Administrators from the library and the secretary of state will meet for the first time this afternoon to discuss the merger.
If Locke signs House Bill 2926 -- which he has indicated he will do -- oversight of the formerly autonomous library will shift to the secretary of state as of July 1.
"We're looking at taking two 727s and combining them into a 747 -- in midair," State Librarian Nancy Zussy said Monday. "We want to do it without upsetting the passengers as much as possible."
That's not to say Zussy doesn't support the change, considering two months ago the library faced elimination as part of Locke's plan to bridge the state's budget shortfall. Library employees got word of Locke's proposal after they had settled in the library's temporary home on South Capital Way in Tumwater.
"This poor staff has been in crisis mode for the last year and a half," Zussy said.
Proposals to bring the library into the Secretary of State's Office had been floating around well before the legislative session. The secretary of state oversees the State Archives.
Trying to find ways to save the library, supporters seized on the idea anew as lawmakers were building their budget proposals.
"I pointed to it and said, 'Maybe this is a viable alternative,'" said Anne Haley, the director of the State Library Commission, which will cease to exist under the new proposal. "There is a lot of compatibility between the library and much of what's being done at the archives."
The merger will be an opportunity for the library to re-examine the services it offers, Haley and Zussy said.

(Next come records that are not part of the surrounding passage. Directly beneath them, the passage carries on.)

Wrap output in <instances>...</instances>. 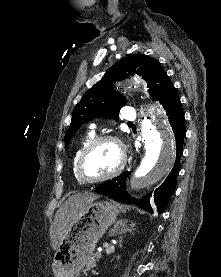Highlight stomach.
Listing matches in <instances>:
<instances>
[{
	"instance_id": "stomach-1",
	"label": "stomach",
	"mask_w": 221,
	"mask_h": 277,
	"mask_svg": "<svg viewBox=\"0 0 221 277\" xmlns=\"http://www.w3.org/2000/svg\"><path fill=\"white\" fill-rule=\"evenodd\" d=\"M118 213L117 207L108 201L93 202L81 211L56 249L52 263L54 276L78 277Z\"/></svg>"
}]
</instances>
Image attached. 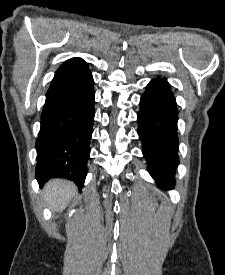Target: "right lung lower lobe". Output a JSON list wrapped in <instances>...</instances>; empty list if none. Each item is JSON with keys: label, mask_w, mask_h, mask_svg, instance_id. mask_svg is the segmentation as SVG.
I'll return each instance as SVG.
<instances>
[{"label": "right lung lower lobe", "mask_w": 225, "mask_h": 275, "mask_svg": "<svg viewBox=\"0 0 225 275\" xmlns=\"http://www.w3.org/2000/svg\"><path fill=\"white\" fill-rule=\"evenodd\" d=\"M93 78L86 83L47 92L36 140V179L66 178L79 188L87 175L94 120Z\"/></svg>", "instance_id": "98d812e1"}]
</instances>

The institution has been criticized for not making enough of its services available online or relevant to anyone but state government employees.
"The challenge will be to sort out the mission of the library for the 21st century, and to re-engineer it for a new approach," said Secretary of State Sam Reed, who pushed for the merger. "We're going to have to prove its value, and the value it can add."
The library is scheduled to stay in its temporary home in Tumwater for two years, as the Senate occupies the Joel M. Pritchard Library Building during the Capitol renovations.
Reed said it's possible the library could eventually settle in a new site adjacent to the State Archives, which are in a former bomb shelter on the East Capitol Campus.